Razones para escribir
Entre la barbarie y la justicia.
Cuando se apagaron las últimas
llamas del incendio del Palacio de Justicia, los sobrevivientes fuimos citados
a la Casa de la moneda, a pocas cuadras de la plaza de Bolívar.
El encuentro fue emotivo: a la
alegría de encontrarnos con los compañeros, se mezclaba el dolor por la muerte
de los que no llegaron.
Pero la vida sigue adelante. Era
necesario albergar en alguna parte a la corte Suprema de
Justicia y al consejo de Estado, reconstruir los procesos perdidos, completar la nómina de los Magistrados y crear una nueva biblioteca.
Justicia y al consejo de Estado, reconstruir los procesos perdidos, completar la nómina de los Magistrados y crear una nueva biblioteca.
La prensa y los demás medios de
comunicación se ocuparon por algún tiempo de la gran tragedia de la Justicia.
Pero los acontecimientos de nuestra historia se suceden tan vertiginosamente,
que los medios no alcanzan a dar seguimiento a los hechos cumplidos por cubrir
los nuevos.
En una semana se produjo el hecho
trágico de la desaparición de Armero, por la avalancha del rio lagunilla
causada por la erupción del volcán nevado del Ruiz. Luego, la era del terror
desatada por Pablo Escobar; el paramilitarismo, la guerrilla, el narcotráfico y
los secuestros; los asesinatos selectivos por manos de sicarios como los de el
Magistrado Hernando Baquero Borda, Enrique Low Murtra, Guillermo Cano, Jaime
Garzón, Luis Carlos Galán Sarmiento, Álvaro Gómez Hurtado, Eduardo Umaña
Mendoza y otros tantos periodistas y defensores de derechos humanos.
Así, lo del palacio de Justicia
fue quedando en el olvido. Al cumplirse un año, el 6 de noviembre de 1986,
busqué inútilmente en los periódicos algún homenaje a los Magistrados
sacrificados o alguna noticia sobre las investigaciones en curso. Pero
solamente encontré en El Espectador una caricatura, en la que aparecen dos
individuos: “Hoy hace un año del palacio de Justicia” dice el primero, a lo que
responde el otro: “¿Cuál Palacio, cuál Justicia?”.
En los años que siguieron, me
dediqué a reconstruir la biblioteca solicitando donaciones, clasificando y
catalogando libros, atendiendo las consultas de los Magistrados y de otras
entidades como el Consejo Superior de la Judicatura y la Corte Constitucional,
las cuales por su reciente creación, todavía no tenían bibliotecas organizadas.
A pesar de las malas noticias, fue
una época de paz interior, durante la cual disfrutaba inmensamente de mi
familia.

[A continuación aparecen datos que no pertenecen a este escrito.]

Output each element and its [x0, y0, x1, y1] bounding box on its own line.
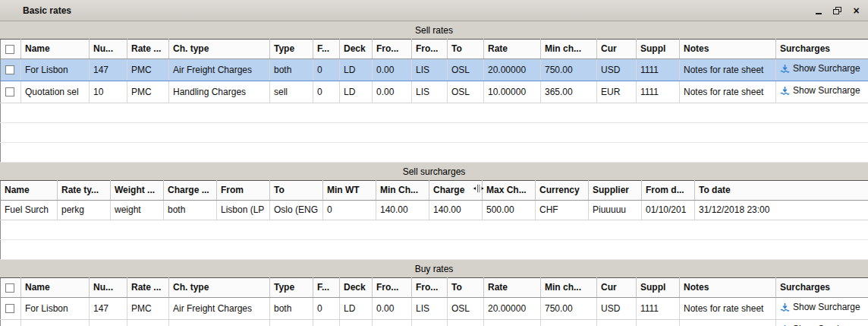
table-row[interactable]: Quotation bu10PMCHandling Chargesbuy0LD0…: [1, 320, 868, 326]
surcharges-cell: Show Surcharge: [776, 320, 868, 326]
row-checkbox-cell[interactable]: [1, 320, 21, 326]
surcharge-anchor-icon: [780, 64, 790, 74]
column-header[interactable]: Min ch...: [541, 278, 597, 298]
column-header[interactable]: Rate: [484, 278, 541, 298]
cell: both: [270, 298, 313, 320]
column-header[interactable]: To: [270, 181, 323, 201]
column-header[interactable]: Charge: [429, 181, 483, 201]
column-header[interactable]: Fro...: [373, 40, 412, 59]
column-header[interactable]: Ch. type: [169, 278, 270, 298]
column-header[interactable]: From: [217, 181, 270, 201]
cell: LIS: [412, 298, 448, 320]
show-surcharge-button[interactable]: Show Surcharge: [780, 81, 860, 100]
surcharge-anchor-icon: [780, 302, 790, 312]
column-header[interactable]: Name: [21, 278, 90, 298]
row-checkbox[interactable]: [5, 304, 14, 313]
cell: LD: [340, 59, 373, 81]
row-checkbox[interactable]: [5, 65, 14, 74]
column-header[interactable]: Type: [270, 40, 313, 59]
row-checkbox-cell[interactable]: [1, 59, 21, 81]
column-header[interactable]: Nu...: [90, 40, 127, 59]
select-all-cell[interactable]: [1, 278, 21, 298]
section-label-sell-rates: Sell rates: [0, 21, 868, 39]
column-header[interactable]: F...: [313, 40, 340, 59]
column-header[interactable]: From d...: [642, 181, 695, 201]
show-surcharge-button[interactable]: Show Surcharge: [780, 298, 860, 317]
cell: 01/10/201: [642, 201, 695, 220]
show-surcharge-button[interactable]: Show Surcharge: [780, 59, 860, 78]
column-header[interactable]: Fro...: [412, 278, 448, 298]
column-header[interactable]: To: [448, 278, 484, 298]
column-header[interactable]: Suppl: [637, 40, 680, 59]
cell: Notes for rate sheet: [680, 320, 776, 326]
column-header[interactable]: Charge ...: [164, 181, 217, 201]
cell: Air Freight Charges: [169, 59, 270, 81]
cell: 1111: [637, 320, 680, 326]
cell: weight: [111, 201, 164, 220]
column-header[interactable]: Supplier: [589, 181, 642, 201]
cell: Handling Charges: [169, 320, 270, 326]
column-header[interactable]: Rate ty...: [58, 181, 111, 201]
table-row[interactable]: For Lisbon147PMCAir Freight Chargesboth0…: [1, 59, 868, 81]
cell: Quotation sel: [21, 81, 90, 103]
column-header[interactable]: Notes: [680, 278, 776, 298]
column-header[interactable]: Notes: [680, 40, 776, 59]
column-header[interactable]: Max Ch...: [483, 181, 536, 201]
column-header[interactable]: Rate ...: [127, 278, 169, 298]
cell: 1111: [637, 298, 680, 320]
column-header[interactable]: Surcharges: [776, 278, 868, 298]
window-titlebar[interactable]: Basic rates ×: [0, 0, 868, 21]
column-header[interactable]: Suppl: [637, 278, 680, 298]
table-row[interactable]: Fuel SurchperkgweightbothLisbon (LPOslo …: [1, 201, 868, 220]
column-header[interactable]: Weight ...: [111, 181, 164, 201]
column-header[interactable]: Cur: [597, 278, 637, 298]
empty-row: [1, 143, 868, 163]
column-header[interactable]: Deck: [340, 278, 373, 298]
column-header[interactable]: Min Ch...: [376, 181, 429, 201]
select-all-checkbox[interactable]: [5, 45, 14, 54]
column-header[interactable]: Fro...: [412, 40, 448, 59]
minimize-button[interactable]: [813, 5, 824, 16]
column-header[interactable]: Deck: [340, 40, 373, 59]
column-header[interactable]: Ch. type: [169, 40, 270, 59]
restore-button[interactable]: [832, 5, 843, 16]
column-header[interactable]: Fro...: [373, 278, 412, 298]
section-label-sell-surcharges: Sell surcharges: [0, 163, 868, 180]
row-checkbox-cell[interactable]: [1, 298, 21, 320]
close-button[interactable]: ×: [851, 5, 862, 16]
cell: Lisbon (LP: [217, 201, 270, 220]
cell: Notes for rate sheet: [680, 59, 776, 81]
column-header[interactable]: To date: [695, 181, 868, 201]
select-all-checkbox[interactable]: [5, 283, 14, 293]
sell-rates-table: NameNu...Rate ...Ch. typeTypeF...DeckFro…: [0, 39, 868, 163]
column-header[interactable]: Rate: [484, 40, 541, 59]
empty-row: [1, 103, 868, 123]
column-header[interactable]: Name: [21, 40, 90, 59]
cell: 0: [313, 320, 340, 326]
column-header[interactable]: Min ch...: [541, 40, 597, 59]
cell: 147: [90, 298, 127, 320]
cell: OSL: [448, 298, 484, 320]
row-checkbox-cell[interactable]: [1, 81, 21, 103]
column-header[interactable]: Surcharges: [776, 40, 868, 59]
column-header[interactable]: Currency: [536, 181, 589, 201]
column-header[interactable]: F...: [313, 278, 340, 298]
column-header[interactable]: Nu...: [90, 278, 127, 298]
select-all-cell[interactable]: [1, 40, 21, 59]
column-header[interactable]: To: [448, 40, 484, 59]
cell: 0: [313, 298, 340, 320]
column-header[interactable]: Min WT: [323, 181, 376, 201]
show-surcharge-button[interactable]: Show Surcharge: [780, 320, 860, 326]
section-label-buy-rates: Buy rates: [0, 260, 868, 277]
header-row: NameNu...Rate ...Ch. typeTypeF...DeckFro…: [1, 40, 868, 59]
column-header[interactable]: Name: [1, 181, 58, 201]
table-row[interactable]: For Lisbon147PMCAir Freight Chargesboth0…: [1, 298, 868, 320]
table-row[interactable]: Quotation sel10PMCHandling Chargessell0L…: [1, 81, 868, 103]
row-checkbox[interactable]: [5, 87, 14, 97]
cell: 10.00000: [484, 81, 541, 103]
cell: PMC: [127, 81, 169, 103]
column-header[interactable]: Cur: [597, 40, 637, 59]
column-header[interactable]: Rate ...: [127, 40, 169, 59]
column-header[interactable]: Type: [270, 278, 313, 298]
cell: 750.00: [541, 59, 597, 81]
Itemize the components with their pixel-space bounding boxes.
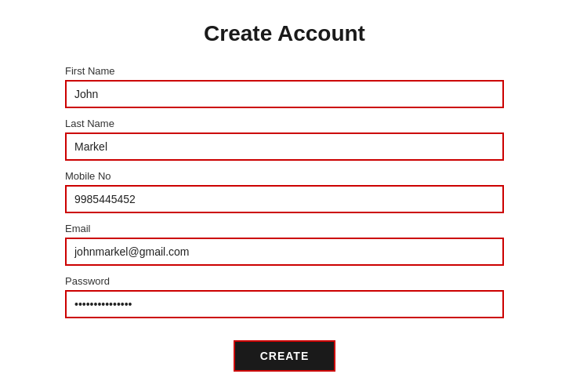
form-body: First Name Last Name Mobile No Email Pas…	[65, 65, 504, 372]
create-account-form: Create Account First Name Last Name Mobi…	[65, 21, 504, 372]
email-label: Email	[65, 223, 504, 234]
first-name-group: First Name	[65, 65, 504, 108]
mobile-no-input[interactable]	[65, 185, 504, 213]
last-name-input[interactable]	[65, 132, 504, 161]
password-input[interactable]	[65, 290, 504, 318]
page-title: Create Account	[204, 21, 365, 46]
password-label: Password	[65, 275, 504, 287]
create-button[interactable]: CREATE	[234, 340, 336, 372]
first-name-label: First Name	[65, 65, 504, 77]
password-group: Password	[65, 275, 504, 318]
last-name-label: Last Name	[65, 118, 504, 129]
mobile-no-label: Mobile No	[65, 170, 504, 182]
last-name-group: Last Name	[65, 118, 504, 161]
email-input[interactable]	[65, 238, 504, 266]
email-group: Email	[65, 223, 504, 266]
first-name-input[interactable]	[65, 80, 504, 108]
mobile-no-group: Mobile No	[65, 170, 504, 213]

Mis seis hijos fueron creciendo y progresando en el ejercicio de sus
profesiones. Han fundado sus propios hogares y me han dado once nietos que me
llenan de orgullo y felicidad.
Los hechos del Palacio de
Justicia solamente los recordaba para dar gracias a Dios por mi “segunda
oportunidad”.
Oportunidad que aproveché para
completar la saga de los chibchas, que consta de tres novelas históricas: “El
ultimo cacique de la sabana”, “El final de los dioses chibchas” y “La fuerza
del mestizaje o El cacique de turmequé”.
Al aproximarse el vigésimo
aniversario de la tragedia del Palacio de Justicia, se empezó a descorrer el
velo que había tratado de ocultar la verdad sobre tan doloroso episodio en la
historia de Colombia y, especialmente, en la historia de la Justicia.

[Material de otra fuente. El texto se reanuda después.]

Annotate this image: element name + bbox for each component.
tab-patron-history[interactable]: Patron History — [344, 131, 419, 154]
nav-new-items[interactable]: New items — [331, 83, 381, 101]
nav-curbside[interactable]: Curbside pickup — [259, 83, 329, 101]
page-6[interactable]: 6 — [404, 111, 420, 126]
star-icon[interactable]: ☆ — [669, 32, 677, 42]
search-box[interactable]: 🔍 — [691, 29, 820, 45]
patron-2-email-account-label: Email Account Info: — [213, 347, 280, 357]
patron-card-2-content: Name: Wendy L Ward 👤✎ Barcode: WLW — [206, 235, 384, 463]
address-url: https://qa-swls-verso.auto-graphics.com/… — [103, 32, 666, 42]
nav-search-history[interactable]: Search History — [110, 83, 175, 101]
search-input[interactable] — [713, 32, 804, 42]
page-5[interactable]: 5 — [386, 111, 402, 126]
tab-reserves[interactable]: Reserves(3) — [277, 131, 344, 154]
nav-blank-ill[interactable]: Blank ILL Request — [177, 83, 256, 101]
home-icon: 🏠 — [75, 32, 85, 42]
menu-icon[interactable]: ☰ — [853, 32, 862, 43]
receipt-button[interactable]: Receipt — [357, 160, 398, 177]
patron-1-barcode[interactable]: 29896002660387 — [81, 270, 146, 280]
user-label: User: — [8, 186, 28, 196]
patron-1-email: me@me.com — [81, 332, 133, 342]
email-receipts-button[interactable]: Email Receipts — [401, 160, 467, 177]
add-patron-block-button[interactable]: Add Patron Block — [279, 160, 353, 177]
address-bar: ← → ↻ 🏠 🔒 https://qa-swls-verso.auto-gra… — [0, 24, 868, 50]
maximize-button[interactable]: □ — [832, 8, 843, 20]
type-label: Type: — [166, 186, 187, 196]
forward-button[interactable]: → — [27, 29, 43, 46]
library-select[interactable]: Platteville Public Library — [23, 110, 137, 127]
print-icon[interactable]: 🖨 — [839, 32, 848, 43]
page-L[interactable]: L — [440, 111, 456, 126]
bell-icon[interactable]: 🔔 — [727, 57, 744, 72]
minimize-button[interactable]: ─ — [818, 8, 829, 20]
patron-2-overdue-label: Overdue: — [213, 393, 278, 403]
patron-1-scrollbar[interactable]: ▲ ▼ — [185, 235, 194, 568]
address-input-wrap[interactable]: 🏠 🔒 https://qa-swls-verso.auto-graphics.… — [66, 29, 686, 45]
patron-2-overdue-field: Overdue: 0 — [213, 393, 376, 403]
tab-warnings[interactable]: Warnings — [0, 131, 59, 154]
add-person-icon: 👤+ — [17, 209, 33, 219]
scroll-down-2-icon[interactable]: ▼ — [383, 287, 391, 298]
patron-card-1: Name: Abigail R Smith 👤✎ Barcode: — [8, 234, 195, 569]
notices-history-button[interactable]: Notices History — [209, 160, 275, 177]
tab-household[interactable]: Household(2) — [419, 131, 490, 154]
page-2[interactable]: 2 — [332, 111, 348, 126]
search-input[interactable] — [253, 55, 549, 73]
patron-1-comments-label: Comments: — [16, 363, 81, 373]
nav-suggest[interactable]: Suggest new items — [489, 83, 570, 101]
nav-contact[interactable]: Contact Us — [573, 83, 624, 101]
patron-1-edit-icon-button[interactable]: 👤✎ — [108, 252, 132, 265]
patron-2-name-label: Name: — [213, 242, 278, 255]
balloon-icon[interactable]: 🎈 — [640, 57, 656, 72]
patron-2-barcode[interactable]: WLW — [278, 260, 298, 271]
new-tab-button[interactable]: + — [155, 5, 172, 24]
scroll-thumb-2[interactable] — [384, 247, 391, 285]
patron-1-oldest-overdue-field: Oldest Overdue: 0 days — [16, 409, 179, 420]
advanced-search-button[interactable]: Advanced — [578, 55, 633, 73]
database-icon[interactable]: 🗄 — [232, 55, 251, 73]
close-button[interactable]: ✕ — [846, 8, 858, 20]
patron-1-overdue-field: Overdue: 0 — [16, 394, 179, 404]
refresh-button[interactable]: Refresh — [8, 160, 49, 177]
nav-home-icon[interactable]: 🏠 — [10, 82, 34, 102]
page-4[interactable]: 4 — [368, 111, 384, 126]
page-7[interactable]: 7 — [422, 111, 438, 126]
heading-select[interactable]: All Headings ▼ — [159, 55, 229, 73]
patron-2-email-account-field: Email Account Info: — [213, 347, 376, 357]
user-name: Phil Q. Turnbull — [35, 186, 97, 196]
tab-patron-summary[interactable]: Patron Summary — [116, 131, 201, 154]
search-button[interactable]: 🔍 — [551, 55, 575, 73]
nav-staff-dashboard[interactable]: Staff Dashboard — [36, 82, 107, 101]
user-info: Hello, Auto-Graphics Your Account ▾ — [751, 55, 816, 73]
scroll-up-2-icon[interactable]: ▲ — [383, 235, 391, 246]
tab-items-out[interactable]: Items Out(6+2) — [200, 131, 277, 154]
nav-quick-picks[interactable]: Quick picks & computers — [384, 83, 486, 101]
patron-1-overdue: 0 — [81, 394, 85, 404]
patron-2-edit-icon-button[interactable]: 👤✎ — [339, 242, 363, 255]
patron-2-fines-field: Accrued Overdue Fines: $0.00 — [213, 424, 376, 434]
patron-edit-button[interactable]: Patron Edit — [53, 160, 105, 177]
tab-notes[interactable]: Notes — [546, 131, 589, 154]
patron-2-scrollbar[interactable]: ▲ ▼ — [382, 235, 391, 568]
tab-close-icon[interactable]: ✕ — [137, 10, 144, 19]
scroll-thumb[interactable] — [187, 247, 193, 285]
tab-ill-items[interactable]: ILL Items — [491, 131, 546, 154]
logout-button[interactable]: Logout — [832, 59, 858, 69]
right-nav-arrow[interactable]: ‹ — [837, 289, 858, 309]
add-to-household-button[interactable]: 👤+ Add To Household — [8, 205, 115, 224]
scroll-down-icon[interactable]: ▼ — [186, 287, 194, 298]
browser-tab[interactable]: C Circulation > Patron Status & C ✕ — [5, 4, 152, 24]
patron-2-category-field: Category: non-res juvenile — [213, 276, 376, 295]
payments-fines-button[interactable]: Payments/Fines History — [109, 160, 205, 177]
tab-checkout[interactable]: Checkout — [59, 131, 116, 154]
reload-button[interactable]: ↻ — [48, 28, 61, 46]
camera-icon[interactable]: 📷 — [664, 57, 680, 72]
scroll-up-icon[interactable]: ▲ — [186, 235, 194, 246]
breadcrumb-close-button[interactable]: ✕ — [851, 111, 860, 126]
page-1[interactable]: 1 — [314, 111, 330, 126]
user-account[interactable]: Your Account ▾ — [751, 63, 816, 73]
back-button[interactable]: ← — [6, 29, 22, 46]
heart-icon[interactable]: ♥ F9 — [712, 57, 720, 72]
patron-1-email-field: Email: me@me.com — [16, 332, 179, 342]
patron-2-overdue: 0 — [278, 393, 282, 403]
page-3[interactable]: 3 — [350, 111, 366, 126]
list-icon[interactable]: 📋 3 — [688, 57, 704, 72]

Los partidos políticos habían
celebrado un “pacto de caballeros”, para que la opinión pública no se enterara
de la verdad de los hechos.
Cuando se posesionó como fiscal
general de la nación el doctor Mario Iguarán, los medios de comunicación
abrieron espacios para debatir el tema del asalto del M-19 al Palacio de
Justicia el 6 de noviembre de 1985, y de la consecuente retoma por parte de las
Fuerzas Armadas, con un exceso de beligerancia que convirtió la sede de la
Justicia en un campo de batalla.
En las Universidades y Academias,
así como en los círculos sociales se tomó conciencia de lo ocurrido veinte años
atrás.
Mis amigos me instaron a escribir
lo que les había contado en visitas y tertulias, sobre mi experiencia como
sobreviviente de la tragedia. Especialmente, mi inolvidable amiga la
historiadora Carmen Ortega Ricaurte. Habíamos sido condiscípulas en el colegio
Alvernia y en la Facultad de Filosofía y Letras de la Universidad Nacional.
Siempre la consideré mi mentora y consejera. En una reunión en su casa, me dijo
cariñosamente: “Siéntate a escribir, y es una orden”. Su amable orden fue para
mí un estimulo, que no pude desconocer.